A sales price and the buyer were not identified, and officials with TheoDavies in Honolulu and Jardine in Hong Kong did not return several calls seeking comment yesterday.

Employees of the restaurants were instructed not to talk about the pending transaction.

One firm suspected as a prospective buyer of the restaurants is Los Angeles-based private investment firm Brentwood Associates, which has purchased stakes in numerous businesses in a wide range of industries. A Brentwood official yesterday declined comment.

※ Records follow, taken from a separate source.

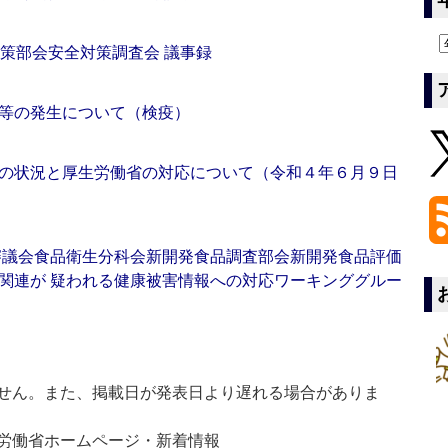
対策部会安全対策調査会 議事録
等の発生について（検疫）
の状況と厚生労働省の対応について（令和４年６月９日
生審議会食品衛生分科会新開発食品調査部会新開発食品評価
関連が 疑われる健康被害情報への対応ワーキンググルー
せん。また、掲載日が発表日より遅れる場合がありま
生労働省ホームページ・新着情報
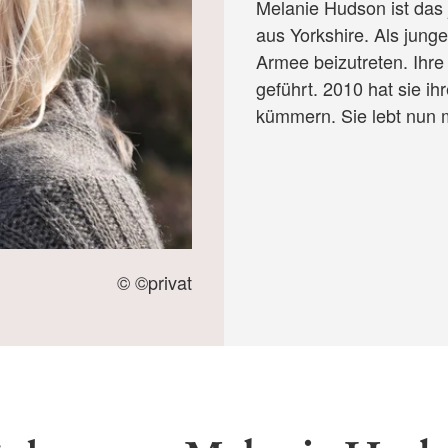
Melanie Hudson ist das
aus Yorkshire. Als jun
Armee beizutreten. Ihre 
geführt. 2010 hat sie i
kümmern. Sie lebt nun m
© ©privat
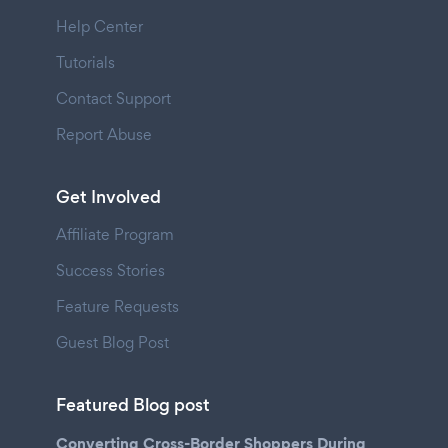
Help Center
Tutorials
Contact Support
Report Abuse
Get Involved
Affiliate Program
Success Stories
Feature Requests
Guest Blog Post
Featured Blog post
Converting Cross-Border Shoppers During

The sale, which also would include a local Long John Silvers/A&W restaurant, would transfer all 2,289 TheoDavies Food Service employees to the new owner with "substantially the same pay and benefits," the seller said in its notice to the state.

Jardine over the past year has been refining its portfolio of businesses, and previously said it planned to sell select operations, including those in Hawai'i, to focus on core holdings in Asia.

In Hawai'i over the past eight months, the company sold its six TheoDavies Euromotors dealerships and heavy equipment distributor Pacific Machinery, and was negotiating to sell its roughly 80 restaurants.

The Hawai'i restaurant group would be the last piece of TheoDavies to be sold by Jardine, which in 1973 acquired a nearly 100-year-old company that used to be one of the Big Five businesses that dominated Hawai'i's economy in the plantation era.

TheoDavies was established in 1884 by Theophilus Harris Davies, who acquired a Hawai'i trading company in 1868 and expanded with the sugar industry.

Under Jardine, the company focused on automobiles, shipping, heavy equipment and food service as the sugar industry declined.

Jardine sold TheoDavies sugar operations in 1984. In 1996, Jardine sold what had been the state's largest shipping agency for many years, TheoDavies Marine Agencies. About four years ago, Jardine sold local Ferrari and Audi dealerships, followed a year later by its Volvo dealership here.

Last year, Jardine sold its six remaining dealerships (Mercedes-Benz, Jaguar, Porsche and Land Rover in Honolulu plus two Honda dealerships on the Big Island) to Las Vegas-based Fletcher Jones Motorcars Inc. and South Carolina dealer Gene Reed for $56 million.

Earlier this year, Jardine sold Pacific Machinery plus a Caterpillar dealership in Taiwan for $49 million.

Jardine is the majority owner of the publicly owned Mandarin Oriental Hotel Group, but has previously said it is not selling its stake in the Kahala Mandarin Oriental Hawaii hotel.

The British conglomerate's diversified operations are in construction, transportation, real estate, insurance, retailing and other industries. The company reported $628 million in net profit on revenue of $4.4 billion during the first six months of this year.